大規模調査によって、テレワークの実施率や実施意向は若い年代ほど高く、テレワーカーの大半がテレワークの継続を望んでいることがわかっています。

また、企業を対象とした調査では、テレワークは企業にも多くのメリットをもたらしていることがわかっています。

さらに、テレワーカーの出社日は週1日から4日が全体の6割以上を占め、テレワークと出社とを組み合わせたハイブリッドワークをしている人が多いことが窺えます。

こうした状況から、多様な働き方の1つとしてハイブリッドワークに注目が集まっています。
ではハイブリッドワークを円滑に推進するためにはどうしたらいいのでしょうか。そのための有益な方法を探ります。

ハイブリッドワークのポテンシャル

まずテレワークをめぐる状況から、ハイブリッドワークのポテンシャルを探っていきます。

人材獲得・定着

総務省による調査から、若い世代ほどテレワークの実施率が高く、実施意向も強いことがわかっています。

以下の図1は、テレワークの利用状況を年代別にあらわしたものです。

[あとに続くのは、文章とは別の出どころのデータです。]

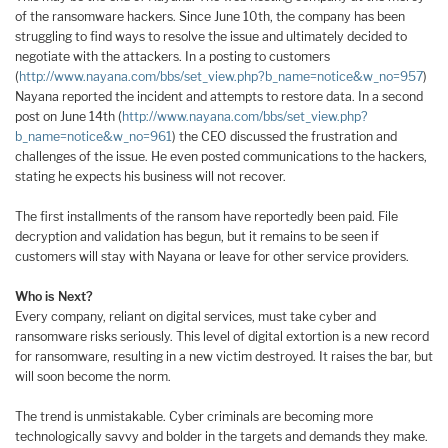
of the ransomware hackers. Since June 10th, the company has been
struggling to find ways to resolve the issue and ultimately decided to
negotiate with the attackers. In a posting to customers
(
http://www.nayana.com/bbs/set_view.php?b_name=notice&w_no=957
)
Nayana reported the incident and attempts to restore data. In a second
post on June 14th (
http://www.nayana.com/bbs/set_view.php?
b_name=notice&w_no=961
) the CEO discussed the frustration and
challenges of the issue. He even posted communications to the hackers,
stating he expects his business will not recover.
The first installments of the ransom have reportedly been paid. File
decryption and validation has begun, but it remains to be seen if
customers will stay with Nayana or leave for other service providers.
Who is Next?
Every company, reliant on digital services, must take cyber and
ransomware risks seriously. This level of digital extortion is a new record
for ransomware, resulting in a new victim destroyed. It raises the bar, but
will soon become the norm.
The trend is unmistakable. Cyber criminals are becoming more
technologically savvy and bolder in the targets and demands they make.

*1

図1 年代別テレワークの利用状況
出所)総務省「令和4年版 情報通信分野の現状と課題 第2部 第8節(2)テレワーク」
https://www.soumu.go.jp/johotsusintokei/whitepaper/ja/r04/html/nd238220.html

この図をみると、利用率は20歳代が35.1%と各年代の中でもっとも高く、一方「必要としていない」と考えている人の割合は20歳代が最も低くなっています。

また、総務省の別の調査では、テレワーカーの86.9%が継続意向を示しており、その理由として、多くの人が「時間の有効活用」「通勤の負担軽減」を挙げています。*2

さらに、テレワ―カーは非テレワーカーと比べて、「フレックスタイム制」「短時間勤務制度」などテレワーク以外の多様な働き方を利用している割合も高いことがわかっています。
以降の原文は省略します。